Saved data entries
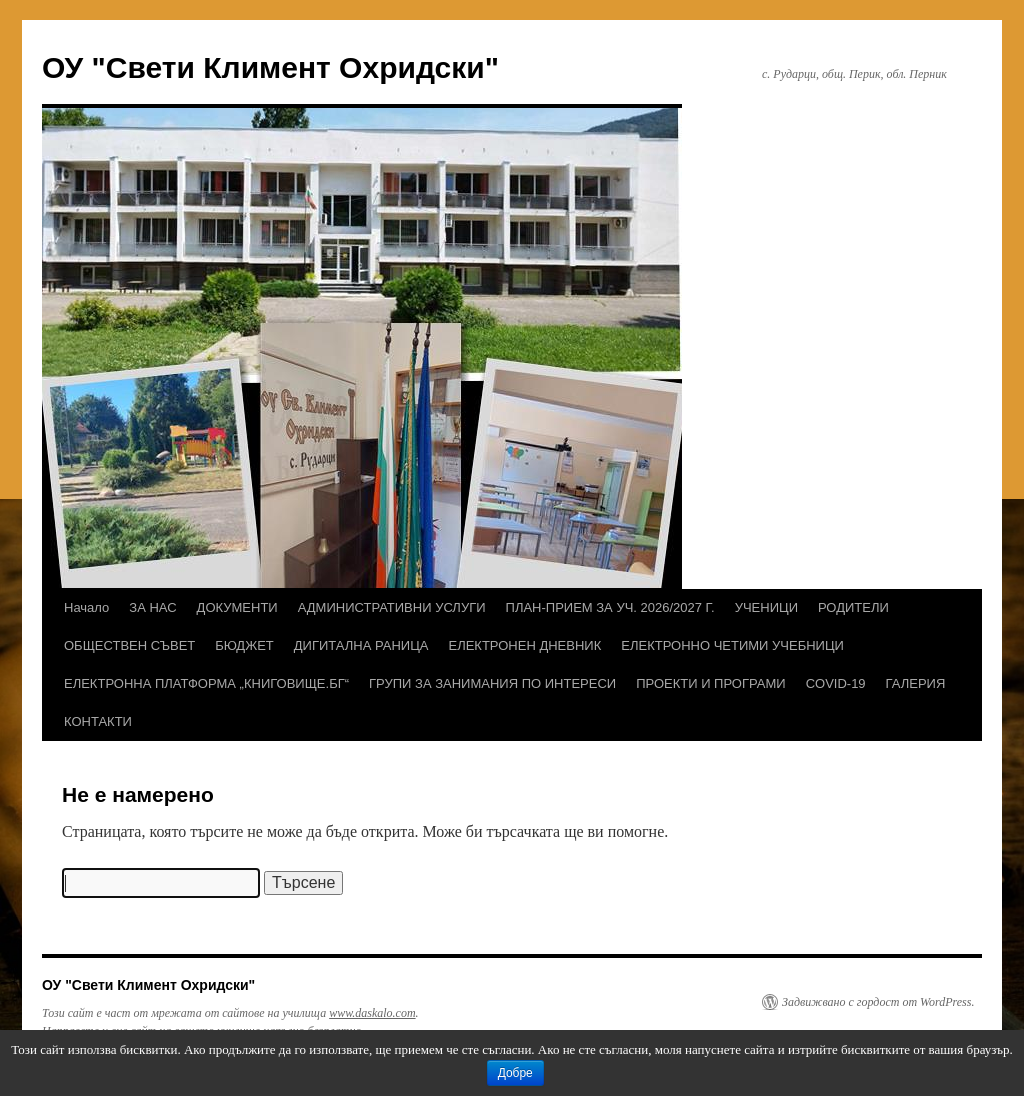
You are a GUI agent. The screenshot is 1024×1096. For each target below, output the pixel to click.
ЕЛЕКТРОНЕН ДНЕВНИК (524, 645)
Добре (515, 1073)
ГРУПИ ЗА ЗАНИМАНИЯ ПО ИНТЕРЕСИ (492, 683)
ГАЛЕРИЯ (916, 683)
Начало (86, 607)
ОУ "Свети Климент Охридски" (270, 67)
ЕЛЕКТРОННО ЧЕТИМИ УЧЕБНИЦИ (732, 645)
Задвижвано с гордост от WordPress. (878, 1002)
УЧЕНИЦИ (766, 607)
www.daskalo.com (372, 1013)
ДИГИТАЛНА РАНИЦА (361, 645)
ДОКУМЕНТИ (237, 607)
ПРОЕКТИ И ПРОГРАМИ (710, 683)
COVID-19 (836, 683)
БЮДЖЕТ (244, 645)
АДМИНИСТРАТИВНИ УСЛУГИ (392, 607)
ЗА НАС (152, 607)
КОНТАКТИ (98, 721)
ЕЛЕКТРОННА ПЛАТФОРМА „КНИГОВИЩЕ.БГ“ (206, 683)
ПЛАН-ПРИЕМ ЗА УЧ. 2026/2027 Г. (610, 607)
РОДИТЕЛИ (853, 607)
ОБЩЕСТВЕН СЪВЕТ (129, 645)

Exercise details:
An exact copy of the line containing "COVID-19 (836, 683)" and all lines after it, through the last line of the entries, is the required answer.

Problem solution:
COVID-19 (836, 683)
БЮДЖЕТ (244, 645)
АДМИНИСТРАТИВНИ УСЛУГИ (392, 607)
ЗА НАС (152, 607)
КОНТАКТИ (98, 721)
ЕЛЕКТРОННА ПЛАТФОРМА „КНИГОВИЩЕ.БГ“ (206, 683)
ПЛАН-ПРИЕМ ЗА УЧ. 2026/2027 Г. (610, 607)
РОДИТЕЛИ (853, 607)
ОБЩЕСТВЕН СЪВЕТ (129, 645)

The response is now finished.